[Available records]
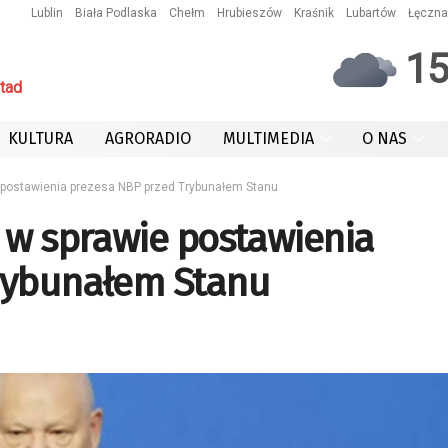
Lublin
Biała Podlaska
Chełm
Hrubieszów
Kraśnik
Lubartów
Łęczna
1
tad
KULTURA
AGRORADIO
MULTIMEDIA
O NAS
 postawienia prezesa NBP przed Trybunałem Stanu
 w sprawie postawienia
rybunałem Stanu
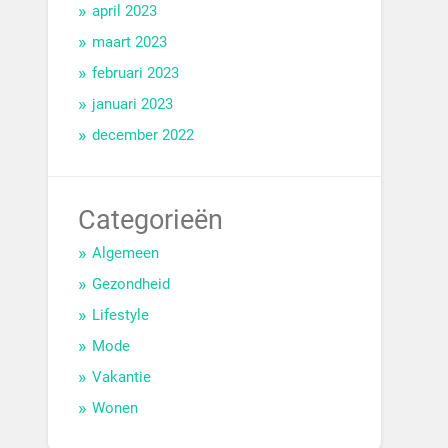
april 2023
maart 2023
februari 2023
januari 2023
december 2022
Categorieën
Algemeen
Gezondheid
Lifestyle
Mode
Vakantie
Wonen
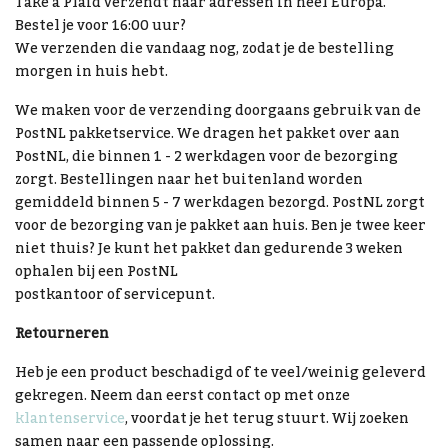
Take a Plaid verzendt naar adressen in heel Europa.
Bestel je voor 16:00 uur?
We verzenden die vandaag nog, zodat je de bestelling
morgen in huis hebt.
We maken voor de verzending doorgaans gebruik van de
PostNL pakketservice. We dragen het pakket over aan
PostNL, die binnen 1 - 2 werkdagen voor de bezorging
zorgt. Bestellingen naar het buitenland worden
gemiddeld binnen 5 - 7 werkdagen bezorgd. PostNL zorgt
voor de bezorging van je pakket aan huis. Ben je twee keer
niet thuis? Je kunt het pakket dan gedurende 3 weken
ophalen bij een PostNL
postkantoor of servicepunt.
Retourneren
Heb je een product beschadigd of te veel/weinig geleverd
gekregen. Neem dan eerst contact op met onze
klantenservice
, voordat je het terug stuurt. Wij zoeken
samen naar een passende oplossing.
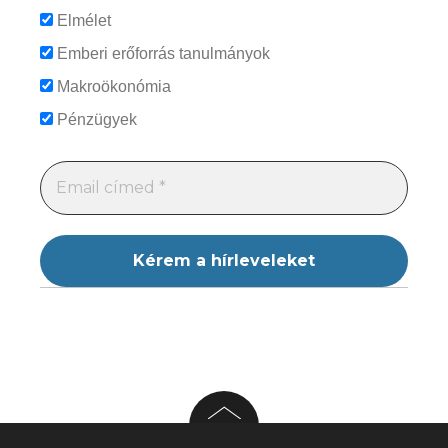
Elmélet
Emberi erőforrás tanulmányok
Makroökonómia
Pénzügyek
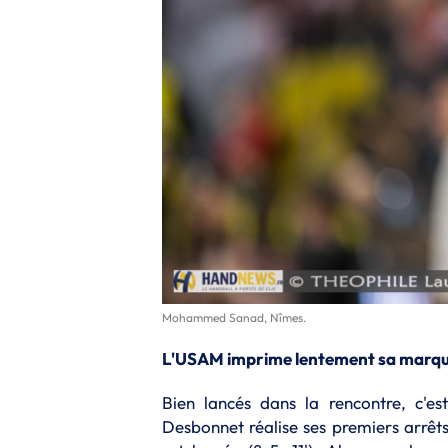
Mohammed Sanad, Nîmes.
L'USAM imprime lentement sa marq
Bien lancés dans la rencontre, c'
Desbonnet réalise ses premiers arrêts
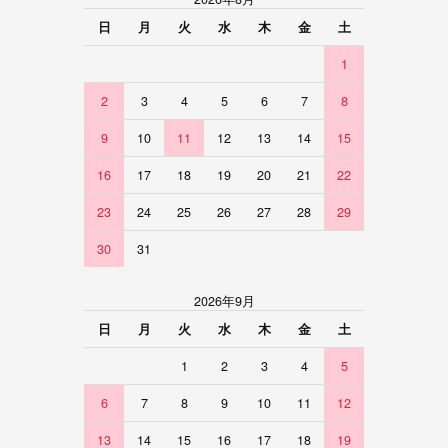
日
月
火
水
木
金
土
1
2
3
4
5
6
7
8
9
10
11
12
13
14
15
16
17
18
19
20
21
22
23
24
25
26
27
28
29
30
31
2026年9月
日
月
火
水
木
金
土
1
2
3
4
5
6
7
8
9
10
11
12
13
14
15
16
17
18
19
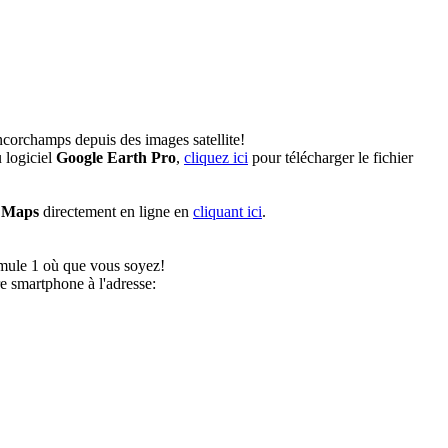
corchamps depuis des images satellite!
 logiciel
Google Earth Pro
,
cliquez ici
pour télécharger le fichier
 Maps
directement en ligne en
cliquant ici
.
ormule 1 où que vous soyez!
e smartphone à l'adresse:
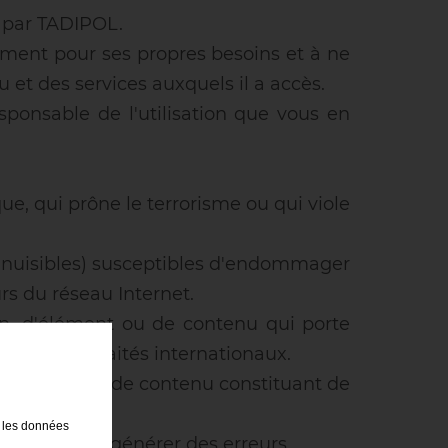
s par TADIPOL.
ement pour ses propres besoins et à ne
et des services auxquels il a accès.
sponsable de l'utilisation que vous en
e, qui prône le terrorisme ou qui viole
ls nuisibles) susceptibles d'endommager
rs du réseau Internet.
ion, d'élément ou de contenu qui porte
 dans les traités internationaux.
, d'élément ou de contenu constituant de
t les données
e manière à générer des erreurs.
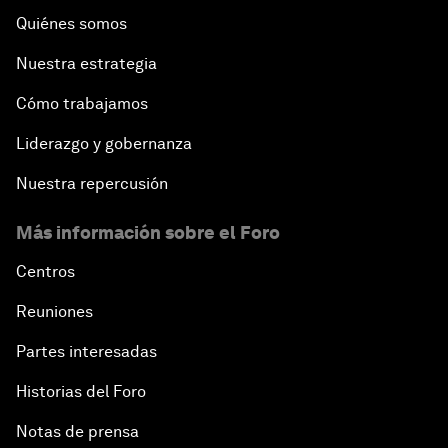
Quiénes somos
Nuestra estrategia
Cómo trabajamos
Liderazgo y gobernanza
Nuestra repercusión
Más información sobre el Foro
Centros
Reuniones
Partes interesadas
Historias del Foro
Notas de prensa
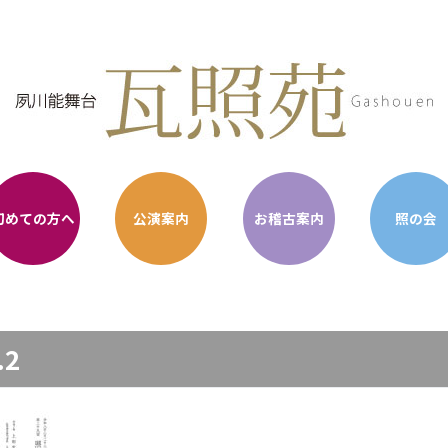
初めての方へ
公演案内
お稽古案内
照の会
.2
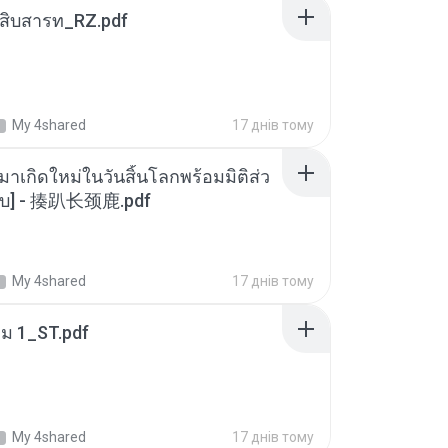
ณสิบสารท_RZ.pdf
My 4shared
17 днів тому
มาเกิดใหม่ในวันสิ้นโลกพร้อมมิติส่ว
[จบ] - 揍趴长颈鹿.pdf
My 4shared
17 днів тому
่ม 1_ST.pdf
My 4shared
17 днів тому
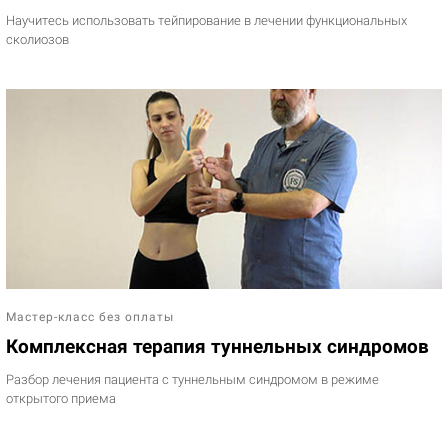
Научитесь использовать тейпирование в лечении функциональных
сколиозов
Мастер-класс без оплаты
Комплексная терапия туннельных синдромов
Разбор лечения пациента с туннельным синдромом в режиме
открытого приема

[Assignment] In the records shown above, how many lines include the word "PostNL"? Answer with the number only.

[Response area] 4